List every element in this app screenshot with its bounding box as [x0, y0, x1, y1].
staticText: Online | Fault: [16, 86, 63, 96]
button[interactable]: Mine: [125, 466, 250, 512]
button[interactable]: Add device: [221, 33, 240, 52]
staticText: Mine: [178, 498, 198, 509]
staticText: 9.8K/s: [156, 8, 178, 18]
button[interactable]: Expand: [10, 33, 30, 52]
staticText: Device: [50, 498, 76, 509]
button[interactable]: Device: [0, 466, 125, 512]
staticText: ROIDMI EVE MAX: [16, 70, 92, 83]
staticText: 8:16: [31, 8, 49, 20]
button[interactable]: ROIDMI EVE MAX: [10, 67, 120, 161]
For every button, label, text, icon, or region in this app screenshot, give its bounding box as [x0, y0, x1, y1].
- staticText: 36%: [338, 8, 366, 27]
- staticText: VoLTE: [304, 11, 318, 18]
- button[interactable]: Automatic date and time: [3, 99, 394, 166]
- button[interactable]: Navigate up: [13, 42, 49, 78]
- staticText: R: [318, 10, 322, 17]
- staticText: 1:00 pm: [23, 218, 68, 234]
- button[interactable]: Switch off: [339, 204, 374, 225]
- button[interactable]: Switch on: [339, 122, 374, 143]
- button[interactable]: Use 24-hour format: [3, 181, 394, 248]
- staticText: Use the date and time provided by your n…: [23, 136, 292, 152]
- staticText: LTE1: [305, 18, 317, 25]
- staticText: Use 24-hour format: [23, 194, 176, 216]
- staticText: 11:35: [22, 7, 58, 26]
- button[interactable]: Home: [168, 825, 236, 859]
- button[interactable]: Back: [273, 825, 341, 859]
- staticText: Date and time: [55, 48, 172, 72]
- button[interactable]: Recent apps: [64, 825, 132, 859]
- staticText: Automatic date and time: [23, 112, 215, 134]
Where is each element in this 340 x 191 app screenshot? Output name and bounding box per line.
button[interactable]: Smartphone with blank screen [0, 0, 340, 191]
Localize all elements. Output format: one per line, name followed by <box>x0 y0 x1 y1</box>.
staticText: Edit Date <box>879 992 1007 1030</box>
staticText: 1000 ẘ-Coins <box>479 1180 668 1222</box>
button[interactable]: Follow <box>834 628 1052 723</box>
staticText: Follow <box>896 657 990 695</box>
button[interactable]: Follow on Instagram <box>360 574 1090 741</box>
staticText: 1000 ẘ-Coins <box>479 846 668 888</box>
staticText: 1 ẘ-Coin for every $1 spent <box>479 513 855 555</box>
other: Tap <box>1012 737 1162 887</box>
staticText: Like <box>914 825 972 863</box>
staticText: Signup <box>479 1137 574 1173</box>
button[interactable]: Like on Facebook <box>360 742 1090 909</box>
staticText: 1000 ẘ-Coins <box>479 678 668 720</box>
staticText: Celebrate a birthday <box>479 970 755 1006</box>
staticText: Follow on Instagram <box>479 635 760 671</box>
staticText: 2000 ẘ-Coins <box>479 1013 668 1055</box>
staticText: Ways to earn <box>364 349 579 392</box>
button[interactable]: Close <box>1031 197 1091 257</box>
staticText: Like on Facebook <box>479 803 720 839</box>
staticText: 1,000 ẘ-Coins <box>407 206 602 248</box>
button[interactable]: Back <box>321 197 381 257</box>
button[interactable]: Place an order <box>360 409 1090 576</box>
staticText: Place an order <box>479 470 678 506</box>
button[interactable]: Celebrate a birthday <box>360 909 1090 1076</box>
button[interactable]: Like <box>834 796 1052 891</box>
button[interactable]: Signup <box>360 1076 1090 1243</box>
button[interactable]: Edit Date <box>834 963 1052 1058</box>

--

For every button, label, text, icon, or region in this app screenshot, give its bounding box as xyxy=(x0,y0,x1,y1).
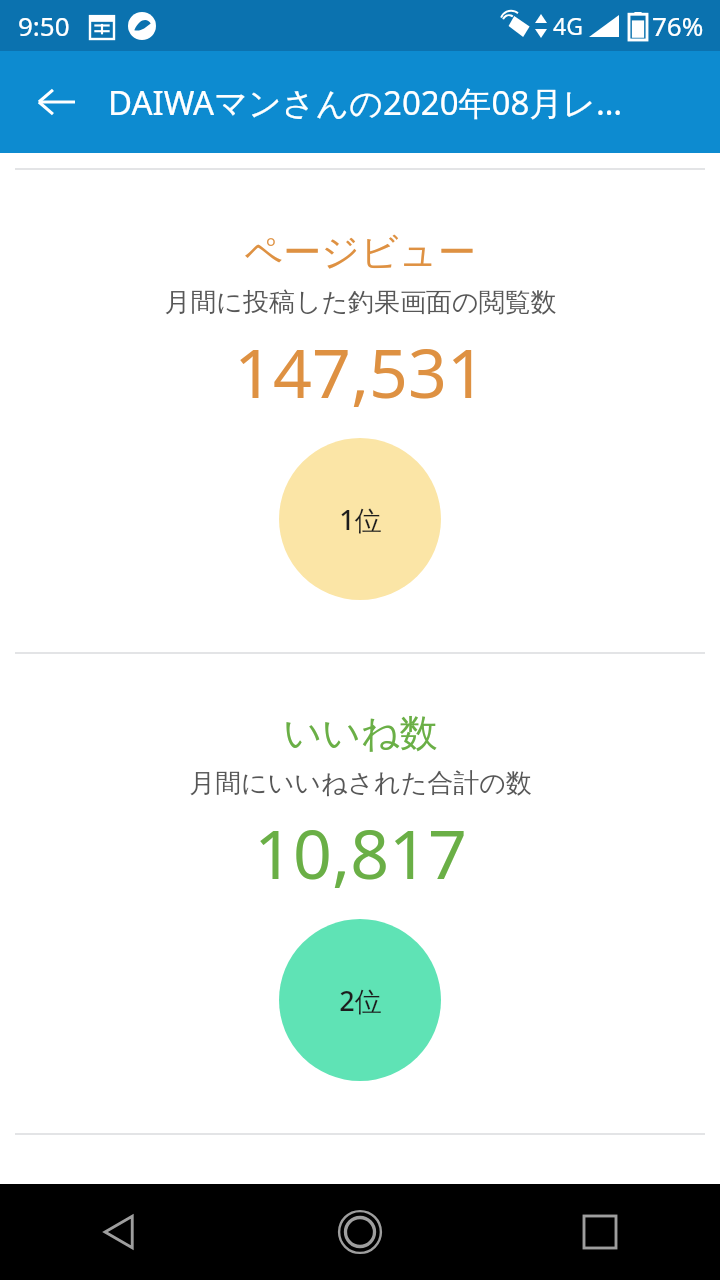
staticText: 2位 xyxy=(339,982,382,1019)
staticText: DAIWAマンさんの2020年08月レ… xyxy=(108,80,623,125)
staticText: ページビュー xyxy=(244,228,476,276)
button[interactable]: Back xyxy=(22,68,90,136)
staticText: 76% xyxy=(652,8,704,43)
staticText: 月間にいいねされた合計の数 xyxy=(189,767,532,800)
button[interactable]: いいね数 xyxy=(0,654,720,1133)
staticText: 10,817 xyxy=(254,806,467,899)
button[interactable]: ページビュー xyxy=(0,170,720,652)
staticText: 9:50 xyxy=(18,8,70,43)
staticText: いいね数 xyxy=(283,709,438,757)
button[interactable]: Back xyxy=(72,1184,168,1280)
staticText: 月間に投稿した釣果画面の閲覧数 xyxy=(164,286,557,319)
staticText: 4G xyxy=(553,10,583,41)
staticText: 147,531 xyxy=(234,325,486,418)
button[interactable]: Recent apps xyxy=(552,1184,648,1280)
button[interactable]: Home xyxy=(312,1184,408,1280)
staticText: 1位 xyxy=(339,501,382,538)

* * *

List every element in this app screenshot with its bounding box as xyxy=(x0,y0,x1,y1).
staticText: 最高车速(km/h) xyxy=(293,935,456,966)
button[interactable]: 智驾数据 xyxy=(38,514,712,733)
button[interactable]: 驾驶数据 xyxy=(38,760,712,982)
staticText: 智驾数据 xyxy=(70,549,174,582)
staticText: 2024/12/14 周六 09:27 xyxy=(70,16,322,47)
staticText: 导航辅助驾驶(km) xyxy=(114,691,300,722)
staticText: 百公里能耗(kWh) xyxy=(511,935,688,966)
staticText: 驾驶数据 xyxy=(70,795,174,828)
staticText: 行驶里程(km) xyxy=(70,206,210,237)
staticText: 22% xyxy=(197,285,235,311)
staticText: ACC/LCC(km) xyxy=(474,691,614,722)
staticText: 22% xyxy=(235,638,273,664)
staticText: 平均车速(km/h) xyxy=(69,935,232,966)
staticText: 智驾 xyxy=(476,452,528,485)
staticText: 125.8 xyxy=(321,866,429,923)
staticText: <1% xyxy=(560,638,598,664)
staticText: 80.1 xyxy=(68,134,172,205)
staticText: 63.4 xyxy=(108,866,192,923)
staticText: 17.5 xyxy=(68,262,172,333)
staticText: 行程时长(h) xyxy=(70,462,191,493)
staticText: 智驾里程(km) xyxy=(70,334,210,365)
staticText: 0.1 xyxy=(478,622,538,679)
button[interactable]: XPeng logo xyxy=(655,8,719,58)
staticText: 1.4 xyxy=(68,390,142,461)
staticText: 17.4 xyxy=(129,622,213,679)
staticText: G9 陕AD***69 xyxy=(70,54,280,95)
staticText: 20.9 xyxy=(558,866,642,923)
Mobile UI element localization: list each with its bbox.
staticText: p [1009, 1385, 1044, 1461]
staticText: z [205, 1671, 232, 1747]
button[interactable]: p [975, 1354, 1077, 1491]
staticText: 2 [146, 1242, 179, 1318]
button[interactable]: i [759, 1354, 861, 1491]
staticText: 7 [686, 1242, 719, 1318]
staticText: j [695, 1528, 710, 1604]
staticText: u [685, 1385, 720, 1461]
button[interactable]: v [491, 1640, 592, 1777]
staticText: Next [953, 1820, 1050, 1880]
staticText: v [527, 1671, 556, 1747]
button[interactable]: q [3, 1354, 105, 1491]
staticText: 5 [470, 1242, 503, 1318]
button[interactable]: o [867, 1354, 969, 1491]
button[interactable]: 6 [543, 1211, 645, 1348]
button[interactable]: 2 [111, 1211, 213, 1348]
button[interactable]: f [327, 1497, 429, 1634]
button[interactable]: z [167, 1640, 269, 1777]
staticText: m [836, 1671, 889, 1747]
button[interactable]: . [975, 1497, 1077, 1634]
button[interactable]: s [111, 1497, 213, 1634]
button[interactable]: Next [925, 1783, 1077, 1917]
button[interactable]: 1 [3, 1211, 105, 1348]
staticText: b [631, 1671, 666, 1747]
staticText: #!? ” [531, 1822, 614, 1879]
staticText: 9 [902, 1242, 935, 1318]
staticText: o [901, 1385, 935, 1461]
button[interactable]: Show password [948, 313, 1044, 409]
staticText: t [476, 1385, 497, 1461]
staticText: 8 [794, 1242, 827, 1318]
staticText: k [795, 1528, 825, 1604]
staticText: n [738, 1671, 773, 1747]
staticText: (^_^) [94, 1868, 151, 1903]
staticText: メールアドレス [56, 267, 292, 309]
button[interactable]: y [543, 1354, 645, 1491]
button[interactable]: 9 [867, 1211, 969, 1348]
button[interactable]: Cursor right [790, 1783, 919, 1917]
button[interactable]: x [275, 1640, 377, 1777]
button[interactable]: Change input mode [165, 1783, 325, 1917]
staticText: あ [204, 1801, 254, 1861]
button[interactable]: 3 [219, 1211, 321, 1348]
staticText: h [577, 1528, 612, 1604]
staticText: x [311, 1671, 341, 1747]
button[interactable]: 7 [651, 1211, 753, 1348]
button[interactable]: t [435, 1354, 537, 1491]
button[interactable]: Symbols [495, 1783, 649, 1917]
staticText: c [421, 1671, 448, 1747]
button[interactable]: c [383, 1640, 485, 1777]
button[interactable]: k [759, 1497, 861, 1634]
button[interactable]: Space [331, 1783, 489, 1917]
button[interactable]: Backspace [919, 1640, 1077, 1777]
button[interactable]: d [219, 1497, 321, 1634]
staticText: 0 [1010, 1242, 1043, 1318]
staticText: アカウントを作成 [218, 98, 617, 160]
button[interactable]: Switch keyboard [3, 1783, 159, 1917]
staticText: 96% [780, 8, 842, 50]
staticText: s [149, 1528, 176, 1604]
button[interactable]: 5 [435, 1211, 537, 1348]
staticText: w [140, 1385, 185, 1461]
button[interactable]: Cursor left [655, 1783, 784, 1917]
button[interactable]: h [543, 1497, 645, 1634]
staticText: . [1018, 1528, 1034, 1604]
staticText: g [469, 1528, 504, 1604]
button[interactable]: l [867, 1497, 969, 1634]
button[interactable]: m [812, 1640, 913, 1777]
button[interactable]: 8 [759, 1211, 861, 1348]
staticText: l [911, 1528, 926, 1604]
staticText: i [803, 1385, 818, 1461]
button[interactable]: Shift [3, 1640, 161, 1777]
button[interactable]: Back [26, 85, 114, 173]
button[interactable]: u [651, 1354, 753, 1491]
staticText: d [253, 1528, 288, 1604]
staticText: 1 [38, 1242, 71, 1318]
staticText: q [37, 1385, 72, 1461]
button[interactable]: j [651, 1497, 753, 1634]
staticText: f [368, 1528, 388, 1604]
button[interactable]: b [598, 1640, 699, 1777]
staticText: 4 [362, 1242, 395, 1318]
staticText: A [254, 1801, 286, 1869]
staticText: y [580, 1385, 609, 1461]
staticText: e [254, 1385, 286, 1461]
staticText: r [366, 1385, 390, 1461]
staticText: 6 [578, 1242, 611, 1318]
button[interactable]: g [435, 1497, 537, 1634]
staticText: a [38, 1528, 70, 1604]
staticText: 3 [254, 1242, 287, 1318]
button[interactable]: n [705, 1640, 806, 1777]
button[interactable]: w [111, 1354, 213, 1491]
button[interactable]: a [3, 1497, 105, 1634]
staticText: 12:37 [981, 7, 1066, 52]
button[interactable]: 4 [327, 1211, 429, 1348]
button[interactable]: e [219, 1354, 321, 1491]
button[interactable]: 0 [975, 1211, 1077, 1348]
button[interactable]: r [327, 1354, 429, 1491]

• PROMPT
When a line in the records above holds "智驾数据", that line is to be reported.

• WRITTEN ANSWER
button[interactable]: 智驾数据 xyxy=(38,514,712,733)
staticText: 智驾数据 xyxy=(70,549,174,582)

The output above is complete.